Privilege is a part of identity that shapes the level of opportunities that has a person has access to. A person who is white and middle class and male, for example, will have a level of privilege in the U.S. that many other people don't have. If on the other hand you are a black woman your level of privilege will be different. In my opinion, privilege is one of the most overlooked aspects of identity, usually because people become uncomfortable when they realize that their level of privilege can either put them into a more advantageous or disadvantageous situation. Privilege demonstrates the inequity of identity, when identity is abused as a way of putting certain types of people into positions of advantage and opportunity that other people don't have access to.
Race is another part of identity. If you are an Asian that will provide a different identity than if you are a white or black person. I'd argue that race is separate from ethnicity. Just because someone is Asian, for example, doesn't mean that s/he is also Chinese or speaks the Chinese languages etc. However what it does mean is that there is a shared racial identity in a very general sense of the world that can shape how people treat someone.
Your gender is both a biological piece of identity, and a self conceptualization. It is a biological aspect of identity in terms of what genitals are between your legs, but it is also a self-conceptualization in terms of whether or not you identify yourself as male, female, or intersex. The self-conceptualization is an important distinction to make because even if you are biologically male, you may not think of yourself as male and may feel a need to change your biology to become the gender identity you feel yourself to be.

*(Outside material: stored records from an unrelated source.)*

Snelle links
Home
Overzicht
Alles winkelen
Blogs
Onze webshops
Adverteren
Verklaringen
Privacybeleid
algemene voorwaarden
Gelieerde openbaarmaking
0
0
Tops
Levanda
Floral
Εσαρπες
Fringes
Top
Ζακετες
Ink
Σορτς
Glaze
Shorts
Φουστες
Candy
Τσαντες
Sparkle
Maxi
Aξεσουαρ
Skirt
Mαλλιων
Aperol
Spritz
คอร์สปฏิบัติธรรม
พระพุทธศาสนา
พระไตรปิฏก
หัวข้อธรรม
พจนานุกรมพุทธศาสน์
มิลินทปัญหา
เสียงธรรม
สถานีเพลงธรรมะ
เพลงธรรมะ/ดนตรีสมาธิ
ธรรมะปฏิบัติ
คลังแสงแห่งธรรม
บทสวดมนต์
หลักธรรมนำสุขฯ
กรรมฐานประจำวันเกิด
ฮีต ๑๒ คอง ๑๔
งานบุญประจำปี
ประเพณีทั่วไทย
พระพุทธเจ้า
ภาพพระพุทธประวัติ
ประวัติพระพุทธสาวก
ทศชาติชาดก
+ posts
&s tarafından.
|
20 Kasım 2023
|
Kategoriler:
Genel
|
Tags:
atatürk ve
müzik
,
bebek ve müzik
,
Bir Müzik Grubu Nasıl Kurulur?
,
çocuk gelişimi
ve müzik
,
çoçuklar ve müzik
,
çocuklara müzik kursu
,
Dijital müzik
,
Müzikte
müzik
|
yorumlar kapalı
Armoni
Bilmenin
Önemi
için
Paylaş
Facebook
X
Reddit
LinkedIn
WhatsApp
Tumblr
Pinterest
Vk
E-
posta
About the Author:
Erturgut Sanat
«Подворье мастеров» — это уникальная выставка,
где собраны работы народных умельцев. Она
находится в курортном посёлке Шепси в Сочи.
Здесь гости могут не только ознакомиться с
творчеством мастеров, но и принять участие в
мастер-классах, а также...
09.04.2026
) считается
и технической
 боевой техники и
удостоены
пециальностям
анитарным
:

Sexuality is distinctly different from gender because it refers to your sexual desires and how they in turn inform your identity, both in seeking sexual partners, but also in how you relate to people in general, and how those people treat you as a result.
Your body is the physical representation of identity and how you treat yourself. Some people treat their bodies like a tool, while others treat it as a living universe. How you feel about your body and take care of it speaks to your identity on not just a physical level, but also an emotional, mental, and spiritual level.

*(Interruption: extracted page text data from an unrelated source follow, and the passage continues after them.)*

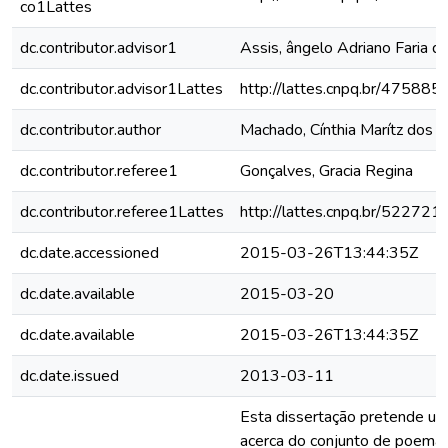
co1Lattes
dc.contributor.advisor1
Assis, ângelo Adriano Faria d
dc.contributor.advisor1Lattes
http://lattes.cnpq.br/4758
dc.contributor.author
Machado, Cínthia Marítz dos S
dc.contributor.referee1
Gonçalves, Gracia Regina
dc.contributor.referee1Lattes
http://lattes.cnpq.br/5227
dc.date.accessioned
2015-03-26T13:44:35Z
dc.date.available
2015-03-20
dc.date.available
2015-03-26T13:44:35Z
dc.date.issued
2013-03-11
Esta dissertação pretende u
acerca do conjunto de poema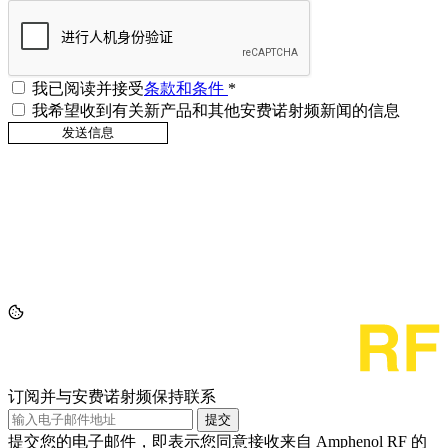
我已阅读并接受
条款和条件
*
我希望收到有关新产品和其他安费诺射频新闻的信息
订阅并与安费诺射频保持联系
提交
提交您的电子邮件，即表示您同意接收来自 Amphenol RF 的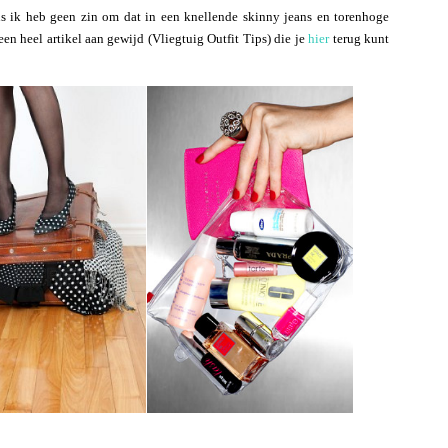
us ik heb geen zin om dat in een knellende skinny jeans en torenhoge
en heel artikel aan gewijd (Vliegtuig Outfit Tips) die je
hier
terug kunt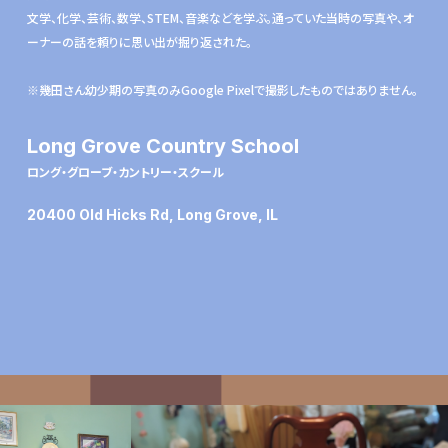
⽂学、化学、芸術、数学、STEM、⾳楽などを学ぶ。通っていた当時の写真や、オ
ーナーの話を頼りに思い出が掘り返された。
※幾田さん幼少期の写真のみGoogle Pixelで撮影したものではありません。
Long Grove Country School
ロング・グローブ・カントリー・スクール
20400 Old Hicks Rd, Long Grove, IL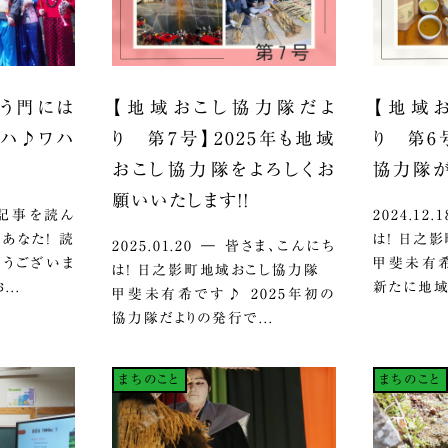
う門には
【地域おこし協力隊だよ
【地域
ハハ♪ワハ
り 第7号】2025年も地域
り 第6
おこし協力隊をよろしくお
協力隊が
願いいたします！！
この記事を読ん
2024.12
あなた！ 読
は！ 日之
2025.01.20 ― 皆さま、こんにち
とうございま
甲斐未有希
は！ 日之影町地域おこし協力隊
..
新たに地域
甲斐未有希です♪ 2025年初の
協力隊だよりの発行で...
まちのこと
まちのこと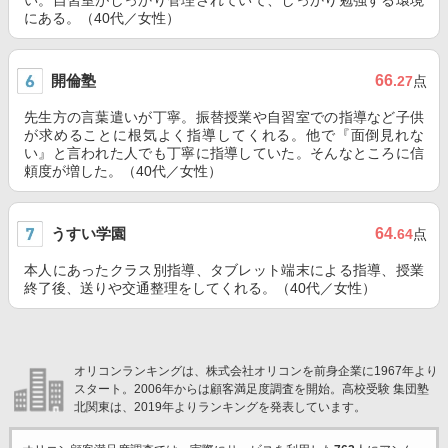
い。自習室がしっかり管理されていて、しっかり勉強する環境
にある。（40代／女性）
開倫塾
66
.27
点
先生方の言葉遣いが丁寧。振替授業や自習室での指導など子供
が求めることに根気よく指導してくれる。他で『面倒見れな
い』と言われた人でも丁寧に指導していた。そんなところに信
頼度が増した。（40代／女性）
うすい学園
64
.64
点
本人にあったクラス別指導、タブレット端末による指導、授業
終了後、送りや交通整理をしてくれる。（40代／女性）
オリコンランキングは、株式会社オリコンを前身企業に1967年より
スタート。2006年からは顧客満足度調査を開始。高校受験 集団塾
北関東は、2019年よりランキングを発表しています。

I likely haven't covered every aspect of identity I could cover and what I've provided above are short definitions that provide a rough understanding of these elements of identity (We know that because of all the books that are available on each of these topics, plus all the conversations, etc.). I believe that some of these elements of identity can be changed, while others are fairly fixed. However, even the ones that can be changed usually involve change on a societal level, as well as a personal level. Working with identity as an element of magical can be useful both as a means of doing internal work, but also as a form of social inquiry and activism that prompts us to consider if we are really happy with the status quo of identity, or if we need to continue to push for change, so that identity becomes a form of liberation and empowerment instead of oppression (I'd argue it can be simultaneously both for people).
To work with identity as a magical principle involves exploring hard questions about respective places in the world and the level of opportunity that is available to a given person. But I think that integrating these aspects of identity into magical work can produce an opportunity for a spiritual and mundane journey that allows us to not only question the status quo, but also work toward a better world.